Page-level text extractions:
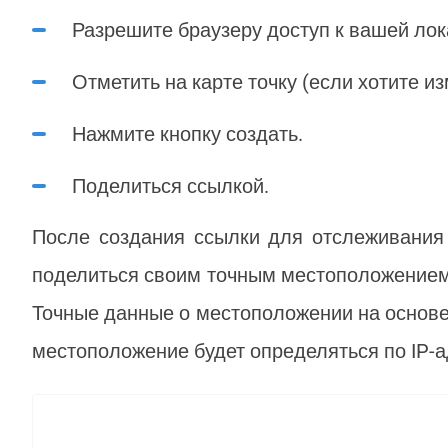
Разрешите браузеру доступ к вашей лок
Отметить на карте точку (если хотите 
Нажмите кнопку создать.
Поделиться ссылкой.
После создания ссылки для отслеживания
поделиться своим точным местоположением 
Точные данные о местоположении на основе 
местоположение будет определяться по IP-ад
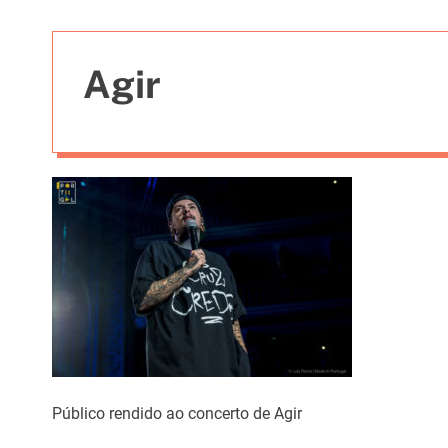
t
i
e
Agir
s
Público rendido ao concerto de Agir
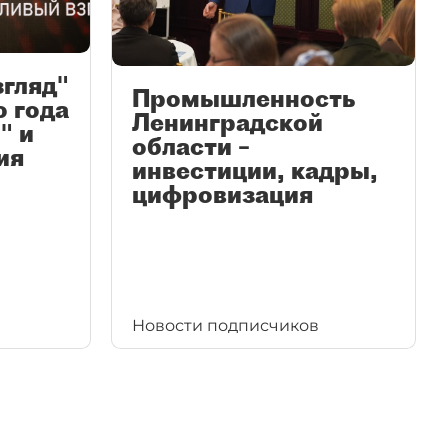
згляд"
Промышленность
ю года
Ленинградской
" и
области –
ия
инвестиции, кадры,
цифровизация
Новости подписчиков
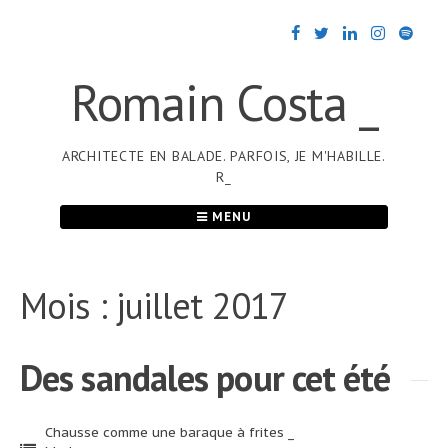
Passer
au
contenu
Romain Costa _
ARCHITECTE EN BALADE. PARFOIS, JE M'HABILLE.
R_
MENU
Mois :
juillet 2017
Des sandales pour cet été
Chausse comme une baraque à frites _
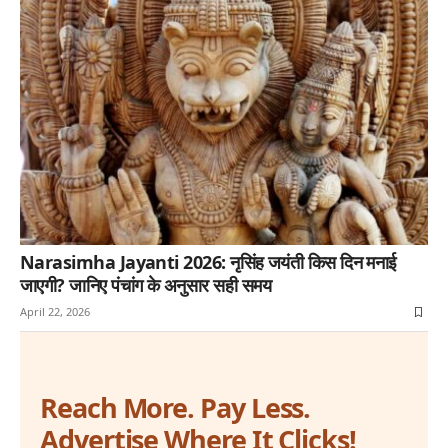
Narasimha Jayanti 2026: नृसिंह जयंती किस दिन मनाई
जाएगी? जानिए पंचांग के अनुसार सही समय
April 22, 2026
Reach More. Pay Less.
Advertise Where It Clicks!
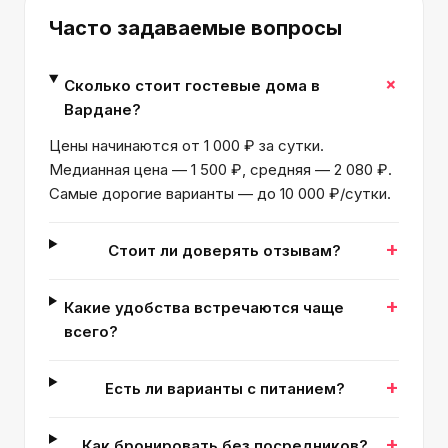
Часто задаваемые вопросы
+
Сколько стоит гостевые дома в
Вардане?
Цены начинаются от 1 000 ₽ за сутки.
Медианная цена — 1 500 ₽, средняя — 2 080 ₽.
Самые дорогие варианты — до 10 000 ₽/сутки.
+
Стоит ли доверять отзывам?
+
Какие удобства встречаются чаще
всего?
+
Есть ли варианты с питанием?
+
Как бронировать без посредников?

- [Instructions for the task] Please find all lines of the entries that hold the string "Agir" and copy them.

- [Reply to the task]
Agir
Público rendido ao concerto de Agir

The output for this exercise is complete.